I agree with a number of items in the posts, particularly those items noted by copelmat. I'd like to add at least three details in the novel that haven't been addressed yet that, to me, strongly point to Hurston's interest in examining racist attitudes indirectly in her novel Their Eyes Were Watching God:
1. Janie is singled out for her light skin, yes, but she's singled out even more for her straight hair. Many of the characters in the novel react to her hair: the black women are often jealous and/or hateful, and the black men are often strongly attracted. The focus on straight hair and light skin is tied to white ideals of beauty, ideals that drove many black women in the early part of the 20th century to attempt to bleach their skin and straighten their hair through any number of cosmetic products.

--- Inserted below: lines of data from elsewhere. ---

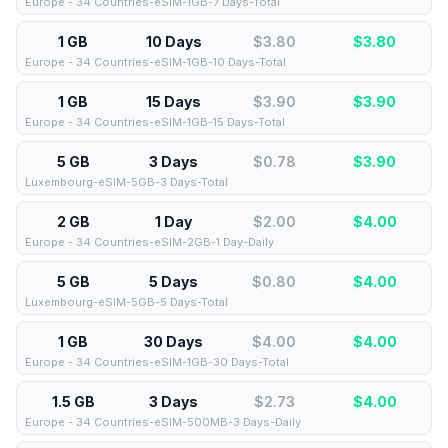
Europe - 34 Countries-eSIM-1GB-7 Days-Total
1 GB
10 Days
$3.80
$
3.80
Europe - 34 Countries-eSIM-1GB-10 Days-Total
1 GB
15 Days
$3.90
$
3.90
Europe - 34 Countries-eSIM-1GB-15 Days-Total
5 GB
3 Days
$0.78
$
3.90
Luxembourg-eSIM-5GB-3 Days-Total
2 GB
1 Day
$2.00
$
4.00
Europe - 34 Countries-eSIM-2GB-1 Day-Daily
5 GB
5 Days
$0.80
$
4.00
Luxembourg-eSIM-5GB-5 Days-Total
1 GB
30 Days
$4.00
$
4.00
Europe - 34 Countries-eSIM-1GB-30 Days-Total
1.5 GB
3 Days
$2.73
$
4.00
Europe - 34 Countries-eSIM-500MB-3 Days-Daily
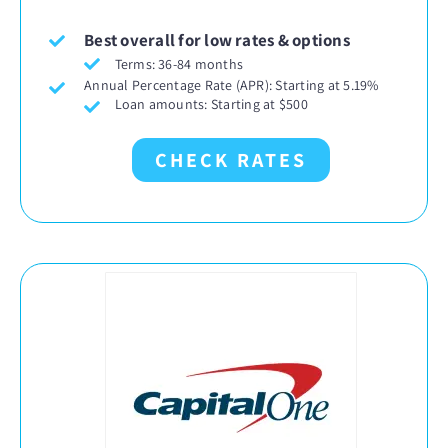
Best overall for low rates & options
Terms: 36-84 months
Annual Percentage Rate (APR): Starting at 5.19%
Loan amounts: Starting at $500
CHECK RATES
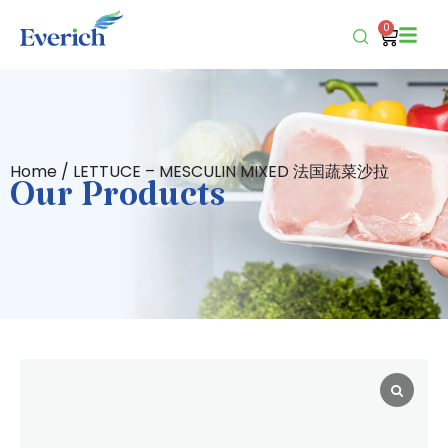
0
Home
/ LETTUCE – MESCULIN MIXED 法国蔬菜沙拉
Our Products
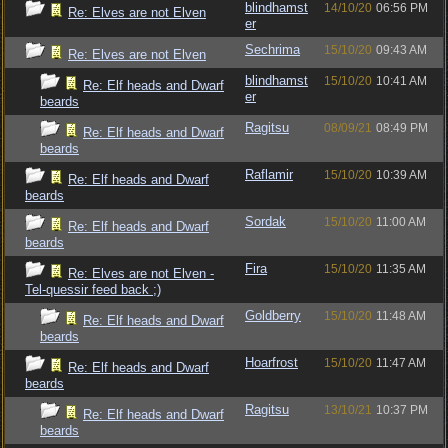
blindhamst
14/10/20
06:56 PM
Re: Elves are not Elven
er
Sechrima
15/10/20
09:43 AM
Re: Elves are not Elven
blindhamst
15/10/20
10:41 AM
Re: Elf heads and Dwarf
er
beards
Ragitsu
08/09/21
08:49 PM
Re: Elf heads and Dwarf
beards
Raflamir
15/10/20
10:39 AM
Re: Elf heads and Dwarf
beards
Sordak
15/10/20
11:00 AM
Re: Elf heads and Dwarf
beards
Fira
15/10/20
11:35 AM
Re: Elves are not Elven -
Tel-quessir feed back ;)
Goldberry
15/10/20
11:48 AM
Re: Elf heads and Dwarf
beards
Hoarfrost
15/10/20
11:47 AM
Re: Elf heads and Dwarf
beards
Ragitsu
13/10/21
10:37 PM
Re: Elf heads and Dwarf
beards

2. White men, on horseback and with rifles, "enlist" Tea Cake to help bury the dead after the hurricane and flood. The dead white people get coffins, if I recall correctly, and the dead black people do not.
3. Joe Starks recreates the hierarchical structure of the slave plantation when he establishes the all-black town. He occupies the white "big house" and sets himself up more as Master than as Mayor.
Overall, the novel treats racism in ways that are mostly subtle, but subtle treatment seems to me to be a very effective strategy.
Langston Hughes criticized Hurston for not dealing with racial issues. But she does, to some extent. Ironically, one of the most racist characters in the novel is Mrs. Turner, who is black herself. Mrs. Turner tries to turn Janie away from Tea Cake because he is too dark for the light-skinned Janie. Hurston shows how even African Americans can exhibit racism toward each other.
While Hurston's novel does not address racism as later "social protest" novels by writers such as James Baldwin did in the 1960s, the setting places the narrative in a time of such division between races. However, rather than addressing the relations between races, Ms. Hurston addresses the interrelationships of African-Americans. For instance, in the section in which Janie has married the mayor of an all African-American town, there is yet conflict: Some are envious of the mayor and the mayor is extremely possessive and jealous of Janie. To keep other men from being attracted to her, he insists that she cover her hair and dress plainly and not socialize with the men in front of the store. Her spirit repressed by his possessiveness and his insults in Chapter 7 when he belittles her before customers, is again despondent. Her independent spirit must be free; she begins to daydream as she has done when married to her first husband.
After Joe's death, Janie realizes that she has been living "under a cloak" and begins to discover her sense of self which is the main theme of "Their Eyes Were Watching God." In Chapter 9 the image of the horizon is used to symbolize (Oprah's movie has Janie in the water looking at the sky) the expanse of life. Janie reflects that Nanny took this horizon and "pinched it into such a little bit of a thing that she could tie it around her neck tight enough to chokde her." Janie wants more.
While Their Eyes Were Watching God is not a treatise on racism, it is an accurate reflection of the time and it certainly was a time when the lines between blacks and whites were clearly drawn. The posts above outline some clear examples from the novel, and I'll add the conflict Joe and Janie had when they first arrived in Eatonville (okay, so it was mostly Joe who had the conflict). He saw all the stereotypes in these people: lazy, dependent, unthinking, unmotivated, backbiting, and gossipy. In contrast, Joe saw himself more as a white man: motivated, forward-thinking, educated, and eloquent. This, of course, is nothing but a stereotype.
Yes, racism exists throughout the book.
We see it in Chapter 2 when Janie relates her story of growing up on a plantations surrounded by white children, unsure of her own identity for years.
We see it in the reactions of the people of Eatonville to Janie's lighter complexion.
We see it in the Everglades in the diner scene that Tea Cake and friends destroy in protest to the comments of the diner owner and his wife.
We see it in the courtroom scene at the very end of the novel in the descriptions of the white judges's and lawyers' attitudes toward the African Americans who fill the gallery.